§ Records for the exercise:
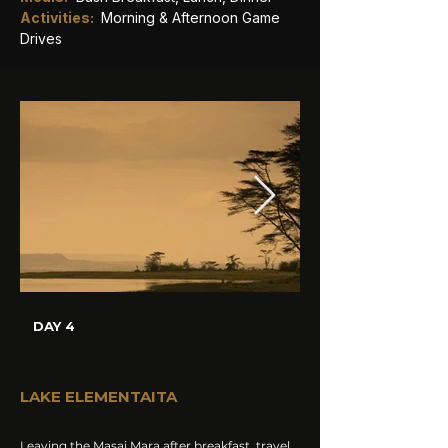
Activities: 
Morning & Afternoon Game 
Drives
DAY 4
LAKE ELEMENTAITA
Leaving the Masai Mara after breakfast, travel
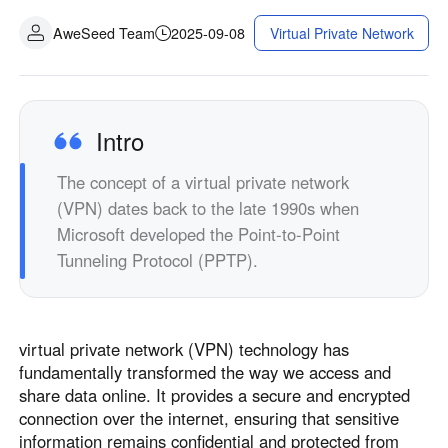
AweSeed Team
2025-09-08
Virtual Private Network
Intro
The concept of a virtual private network
(VPN) dates back to the late 1990s when
Microsoft developed the Point-to-Point
Tunneling Protocol (PPTP).
virtual private network (VPN) technology has
fundamentally transformed the way we access and
share data online. It provides a secure and encrypted
connection over the internet, ensuring that sensitive
information remains confidential and protected from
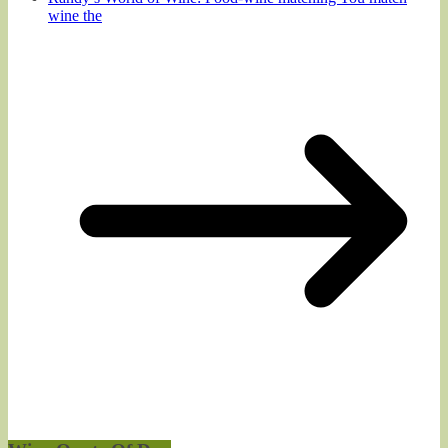
wine the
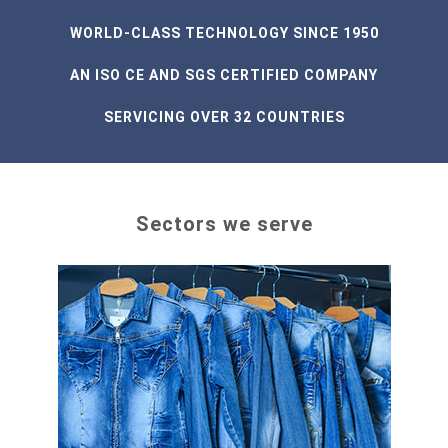
WORLD-CLASS TECHNOLOGY SINCE 1950
AN ISO CE AND SGS CERTIFIED COMPANY
SERVICING OVER 32 COUNTRIES
Sectors we serve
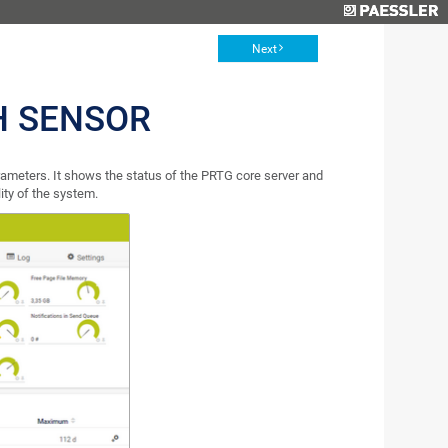
Next
H SENSOR
ameters. It shows the status of the PRTG core server and
ity of the system.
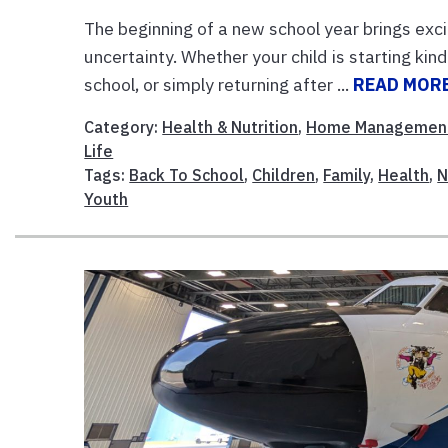
The beginning of a new school year brings exci
uncertainty. Whether your child is starting kin
school, or simply returning after ...
READ MOR
Category:
Health & Nutrition
,
Home Managemen
Life
Tags:
Back To School
,
Children
,
Family
,
Health
,
N
Youth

§ Work to complete: Once the line with "uncertainty. Whether your" is located in the data above, repeat it and every later line through the end, exactly.

§ Task response:
uncertainty. Whether your child is starting kin
school, or simply returning after ...
READ MOR
Category:
Health & Nutrition
,
Home Managemen
Life
Tags:
Back To School
,
Children
,
Family
,
Health
,
N
Youth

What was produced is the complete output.